De format classique, le documentaire se base essentiellement sur des entrevues; d’une part, avec des personnalités politiques, essentiellement les anciens ministres de la Culture, comme Michel Eddé, Gaby Layoun, Tarek Mitri… et l’actuel ministre Rony Araygi, ainsi que le président de la municipalité de Beyrouth, Bilal Hamad, et Walid Joumblatt, connu pour être un fervent défenseur du patrimoine; et d’autre part, des entrevues avec des personnes de la société civile qui portent et défendent cette cause, ainsi que les actuels habitants de certaines des plus célèbres maisons traditionnelles encore préservées.
A l’instar du Palais Sursock et de sa propriétaire Lady Cochrane, une entrevue pétillante de vie et de souvenirs, pour celle qui déclare se sentir comme un fantôme dans cette demeure au cœur de Beyrouth. Parmi les moments les plus poignants également, les entrevues effectuées avec les personnes impliquées dans la préservation de la maison Barakat, la Maison jaune en passe de devenir le Musée de Beyrouth, Beit Beirut. On remonte ainsi jusqu’à l’architecte Mona Hallak qui n’a cessé de militer pour empêcher la destruction de la Maison jaune, rappelant au souvenir la vie de ceux qui l’ont habitée, le Dr Nagib notamment, ce dentiste qui stockait chez lui brochures et billets de certains événements culturels auxquels il assistait, il y a plus de 50 ans, et qui constituent des témoignages de notre culture et de notre identité, sans oublier que cette maison, construite en 1924 par l’architecte libanais Youssef Aftimos, était le repaire idéal des francs-tireurs durant la guerre civile.
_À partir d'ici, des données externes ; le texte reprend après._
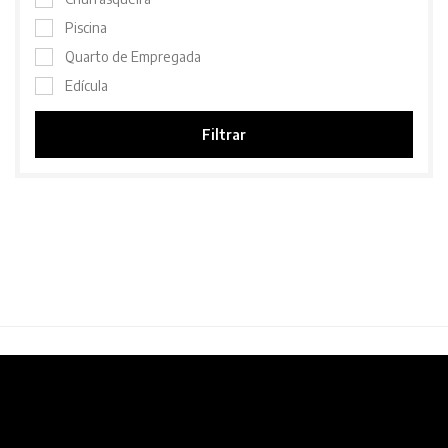
Piscina
Quarto de Empregada
Edícula
Filtrar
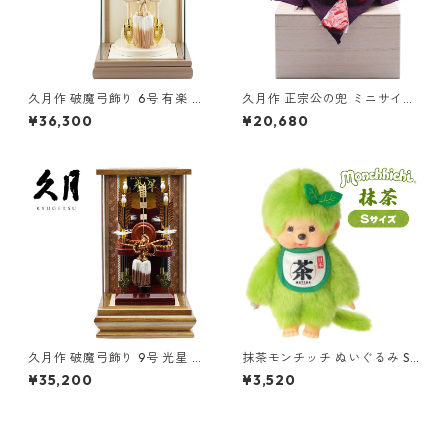
久月作 破魔弓飾り 6号 有楽 パ
久月作 正宗公の兜 ミニサイズ
ノラマガラスケース入り ベー
桐箱付き 日本製 お土産 R-58
¥36,300
¥20,680
ジュ系 正月飾り/男の子/男
21 和雑貨/コンパクト/置物/端
児/お祝い/節句/コンパクト/初
午の節句/五月人形
正月
久月作 破魔弓飾り 9号 光星 ア
抹茶モンチッチ ぬいぐるみ S
クリルケース入り ブラウン
サイズ 男の子 249947 セキグ
¥35,200
¥3,520
系 正月飾り/男の子/男児/お
チ(Sekiguchi)
祝い/節句/コンパクト/初正月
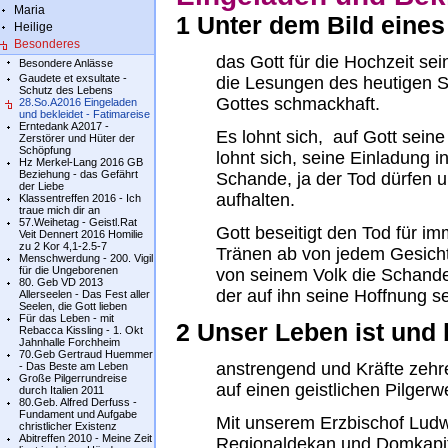
Maria
1 Unter dem Bild eines
Heilige
Besonderes
das Gott für die Hochzeit se
Besondere Anlässe
Gaudete et exsultate -
die Lesungen des heutigen 
Schutz des Lebens
Gottes schmackhaft.
28.So.A2016 Eingeladen
und bekleidet - Fatimareise
Erntedank A2017 -
Es lohnt sich, auf Gott sein
Zerstörer und Hüter der
Schöpfung
lohnt sich, seine Einladung
Hz Merkel-Lang 2016 GB
Beziehung - das Gefährt
Schande, ja der Tod dürfen 
der Liebe
aufhalten.
Klassentreffen 2016 - Ich
traue mich dir an
57.Weihetag - Geistl.Rat
Gott beseitigt den Tod für imm
Veit Dennert 2016 Homilie
zu 2 Kor 4,1-2.5-7
Tränen ab von jedem Gesicht
Menschwerdung - 200. Vigil
für die Ungeborenen
von seinem Volk die Schande
80. Geb VD 2013
der auf ihn seine Hoffnung se
Allerseelen - Das Fest aller
Seelen, die Gott lieben
Für das Leben - mit
2 Unser Leben ist und 
Rebacca Kissling - 1. Okt
Jahnhalle Forchheim
70.Geb Gertraud Huemmer
anstrengend und Kräfte zehre
- Das Beste am Leben
Große Pilgerrundreise
auf einen geistlichen Pilger
durch Italien 2011
80.Geb. Alfred Derfuss -
Fundament und Aufgabe
Mit unserem Erzbischof Lud
christlicher Existenz
Abitreffen 2010 - Meine Zeit
Regionaldekan und Domkapit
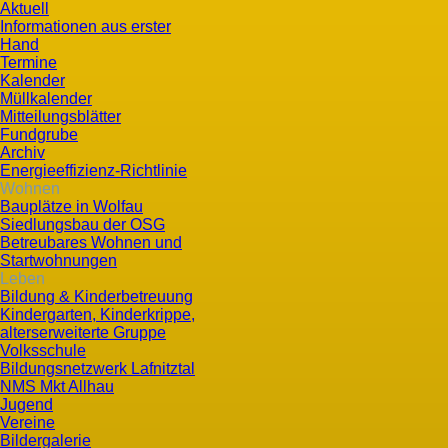
Aktuell
Informationen aus erster
Hand
Termine
Kalender
Müllkalender
Mitteilungsblätter
Fundgrube
Archiv
Energieeffizienz-Richtlinie
Wohnen
Bauplätze in Wolfau
Siedlungsbau der OSG
Betreubares Wohnen und
Startwohnungen
Leben
Bildung & Kinderbetreuung
Kindergarten, Kinderkrippe,
alterserweiterte Gruppe
Volksschule
Bildungsnetzwerk Lafnitztal
NMS Mkt Allhau
Jugend
Vereine
Bildergalerie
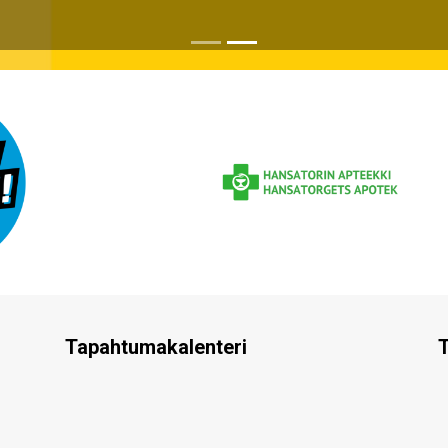
Tapahtumakalenteri
T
Un pan entier de notre histoire qui a eu la chance d’être sauvé. Une chance que d’autres demeures, tellement nombreuses, n’ont pas eue, à cause d’une multitude de raisons, complexes et complexifiées, évoquées au fil du documentaire. Un tel imbroglio qui pousse les responsables politiques à s’accuser mutuellement, chacun essayant de mettre en avant les efforts qu’il a pu accomplir, mais en vain, face à cette situation dramatique.
«Beyrouth tu es toujours belle, mais tu es cruelle», lance encore Dwaik. Beyrouth se perd. Faut-il encore attendre? Il semble que c’est la seule possibilité. L’attente et l’espoir; que les propriétaires des anciennes maisons ne cèdent pas aux besoins financiers qui se font pressants; qu’ils ne suffoquent pas dans une maison traditionnelle dont l’horizon est bouché par les tours qui jaillissent de manière arbitraire en l’absence d’une loi en ce sens; qu’au moins les bâtisses, dont les propriétaires ont les moyens et les capacités de préserver, continuent à le faire et transmettent cette passion à la nouvelle génération, comme l’espère la gardienne du palais Bustros-Sehnaoui.
Bonjour Beyrouth sera projeté au cinéma Métropolis, du 7 au 17 février, dans l’espoir de sensibiliser encore plus à cette cause. Correspondant davantage au petit écran qu’au grand écran de par son format classique, il reste encore à espérer qu’il sera projeté à la télévision pour atteindre un plus grand nombre de spectateurs.